Like you, I am surprised how well the 20x expenses portfolio performed relative to the 25x portfolio. I agree with your warning that future returns may not be the same as they have been over the past several decades, and I am unlikely to invest 100% of our assets in the stock market. That said, given my expectation that I will eventually receive something from Social Security, your analysis has definitely given me, and the rest of the FIRE community, something to think about!

Thanks again, and I look forward to your follow-up analysis next week!

Thank you, glad you liked it! 🙂

It is pretty incredible to see how smaller portfolios have held up over different time periods. I think once I add part-time work into this analysis, the results will be even more shocking.

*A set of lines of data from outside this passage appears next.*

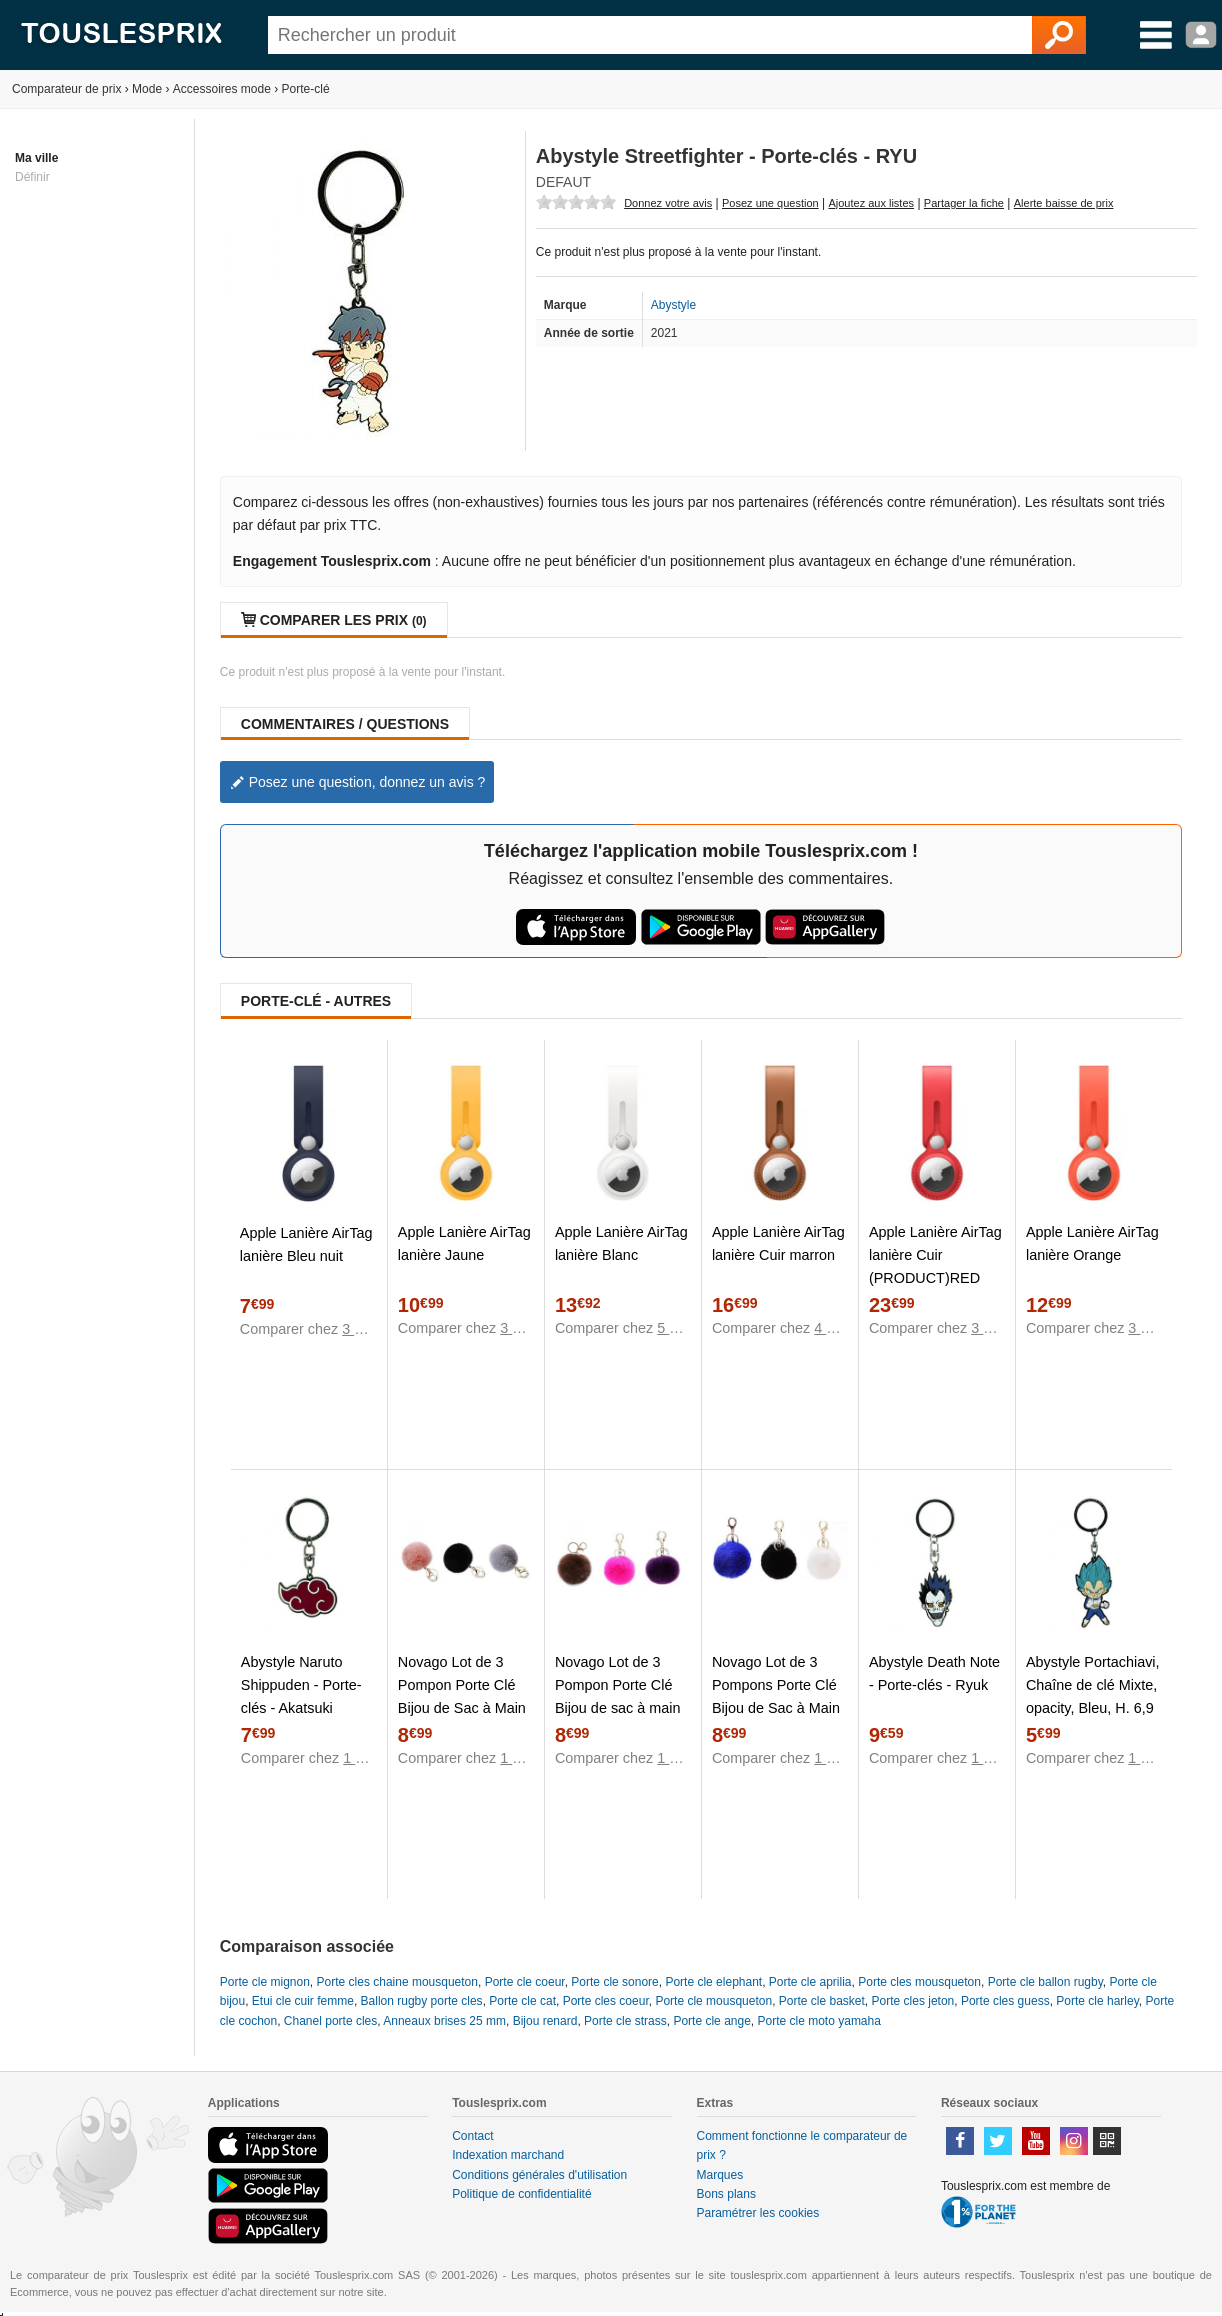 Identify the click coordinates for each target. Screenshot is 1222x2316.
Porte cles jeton (913, 2001)
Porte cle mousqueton (713, 2001)
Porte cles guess (1005, 2001)
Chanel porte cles (330, 2021)
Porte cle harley (1097, 2001)
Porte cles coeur (606, 2001)
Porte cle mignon (265, 1982)
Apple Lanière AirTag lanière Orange (1092, 1243)
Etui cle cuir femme (303, 2001)
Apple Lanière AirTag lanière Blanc (621, 1243)
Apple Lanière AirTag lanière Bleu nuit (306, 1244)
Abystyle (673, 305)
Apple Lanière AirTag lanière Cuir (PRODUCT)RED (935, 1255)
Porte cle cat (522, 2001)
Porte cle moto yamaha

Nice data, a lot of that I haven’t seen elsewhere. These kinds of posts are extremely valuable to those that are pondering the risk factors of early retirement especially if they want to take the leap at the earliest possible moment. I think your next post that adds in some income will be awesome as well. My own belief is that most of the 30-50 year old crowd will earn income after they retire. Even if they are like me and have no need of additional money they’ll find they enjoy the productive feeling that comes from adding value and being compensated for it.

I agree with you – I think more and more people are realizing that they don’t have to avoid work and income in retirement and that there are plenty of ways to earn money doing interesting projects. Just being open to part-time work can make a huge difference in how much money someone actually needs to save to retire.

Zach – relatively new reader to your blog, and I have to say what an awesome, different take on personal finance! I’m a numbers (and graphs) kind of person, so your analysis, insight, and data are really incredible.

Thanks, Michael! I think numbers and graphs can help highlight different financial topics better than words alone. Glad you enjoyed the analysis and welcome to the blog! 🙂

Sweet! Thanks for this! I know continuing to my 25x goal is a wise decision. Another informative post.